§ TASK DIRECTIONS:
Every line of the data that includes "Studium" should be copied out.

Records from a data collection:
----------------------------------------

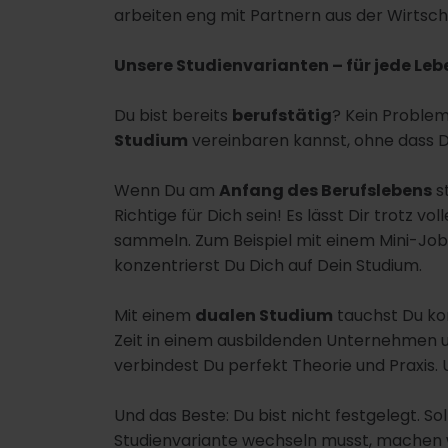
arbeiten eng mit Partnern aus der Wirts
Unsere Studienvarianten – für jede Le
Du bist bereits
berufstätig
? Kein Problem
Studium
vereinbaren kannst, ohne dass D
Wenn Du am
Anfang des Berufslebens
s
Richtige für Dich sein! Es lässt Dir trotz v
sammeln. Zum Beispiel mit einem Mini-Job
konzentrierst Du Dich auf Dein Studium.
Mit einem
dualen Studium
tauchst Du kom
Zeit in einem ausbildenden Unternehmen un
verbindest Du perfekt Theorie und Praxis.
Und das Beste: Du bist nicht festgelegt. So
Studienvariante wechseln musst, machen w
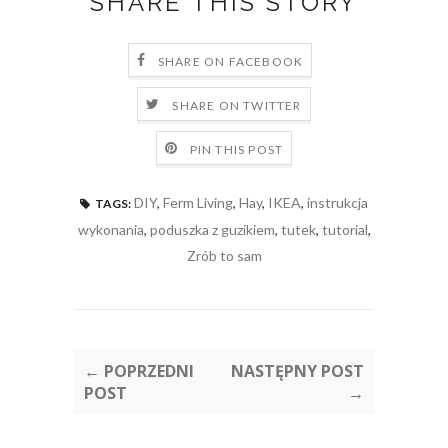
SHARE THIS STORY
SHARE ON FACEBOOK
SHARE ON TWITTER
PIN THIS POST
DIY
,
Ferm Living
,
Hay
,
IKEA
,
instrukcja
TAGS:
wykonania
,
poduszka z guzikiem
,
tutek
,
tutorial
,
Zrób to sam
← POPRZEDNI
NASTĘPNY POST
POST
→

----------------------------------------

§ SOLUTION TO THIS TASK:
Studium
konzentrierst Du Dich auf Dein Studium.
dualen Studium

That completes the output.